Stored items:

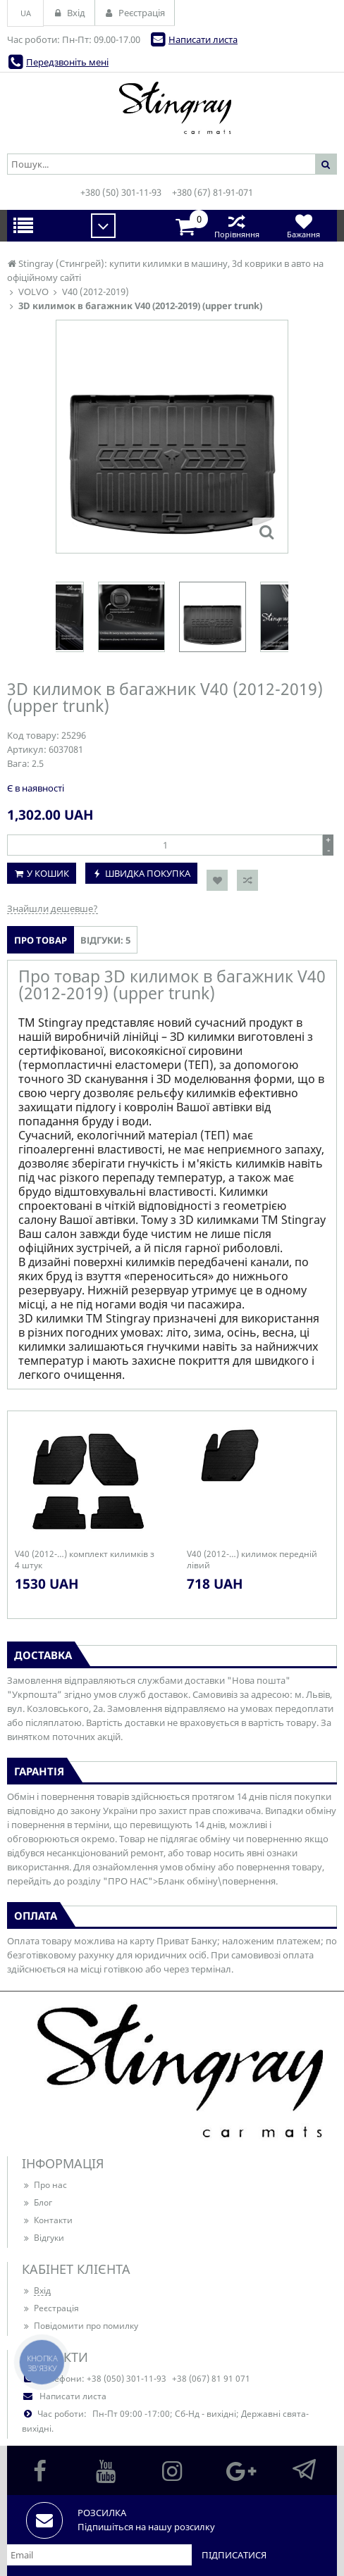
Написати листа (203, 39)
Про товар (40, 940)
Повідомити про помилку (80, 2326)
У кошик (48, 873)
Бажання (303, 226)
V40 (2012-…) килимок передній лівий (252, 1560)
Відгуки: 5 (105, 940)
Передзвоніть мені (67, 62)
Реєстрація (50, 2308)
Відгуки (43, 2238)
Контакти (47, 2220)
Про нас (44, 2185)
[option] (212, 617)
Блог (37, 2202)
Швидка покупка (147, 873)
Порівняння (236, 226)
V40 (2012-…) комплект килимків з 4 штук (84, 1560)
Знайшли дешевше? (52, 908)
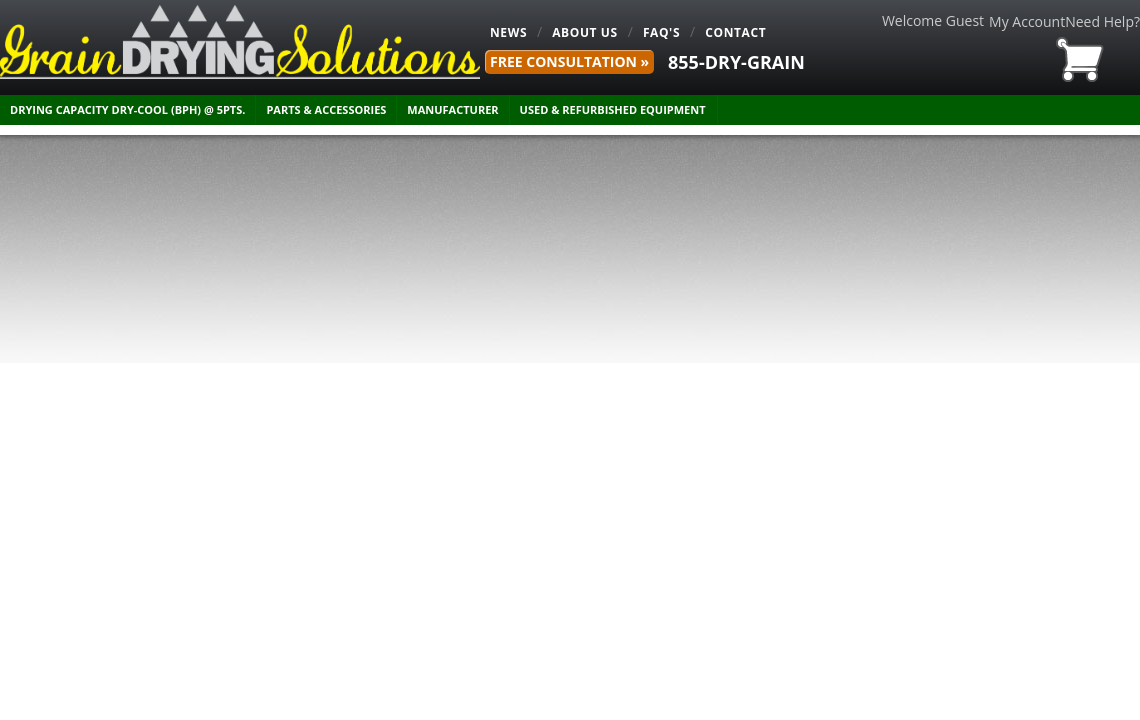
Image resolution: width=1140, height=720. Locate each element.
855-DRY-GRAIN (736, 62)
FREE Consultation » (569, 61)
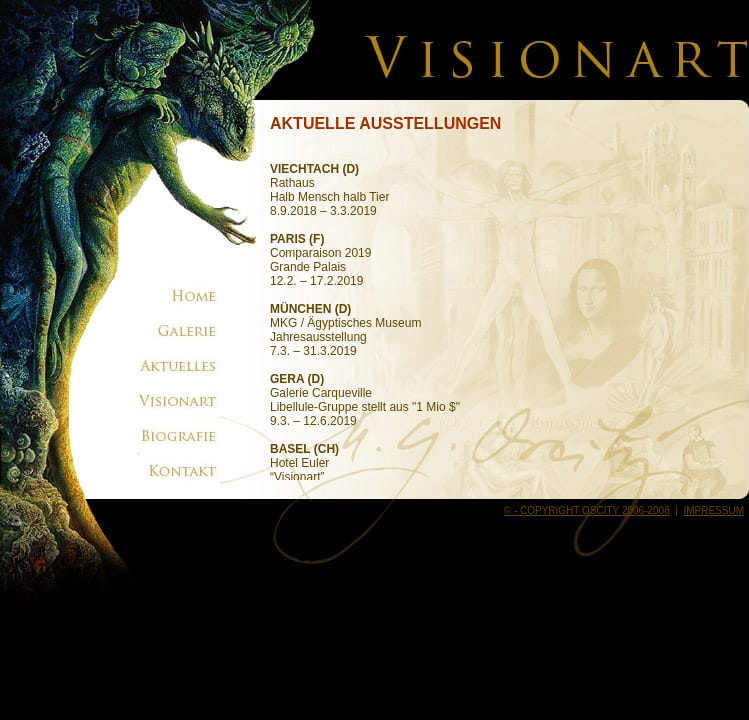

• [ACTION ITEM]: Output the data above without changes, apart from leaving out the pictures.

• [REPLY TO THE TASK]:
Написати листа (203, 39)
Про товар (40, 940)
Повідомити про помилку (80, 2326)
У кошик (48, 873)
Бажання (303, 226)
V40 (2012-…) килимок передній лівий (252, 1560)
Відгуки: 5 (105, 940)
Передзвоніть мені (67, 62)
Реєстрація (50, 2308)
Відгуки (43, 2238)
Контакти (47, 2220)
Про нас (44, 2185)
[option] (212, 617)
Блог (37, 2202)
Швидка покупка (147, 873)
Порівняння (236, 226)
V40 (2012-…) комплект килимків з 4 штук (84, 1560)
Знайшли дешевше? (52, 908)
Image resolution: width=1140, height=720. Locate each element.
855-DRY-GRAIN (736, 62)
FREE Consultation » (569, 61)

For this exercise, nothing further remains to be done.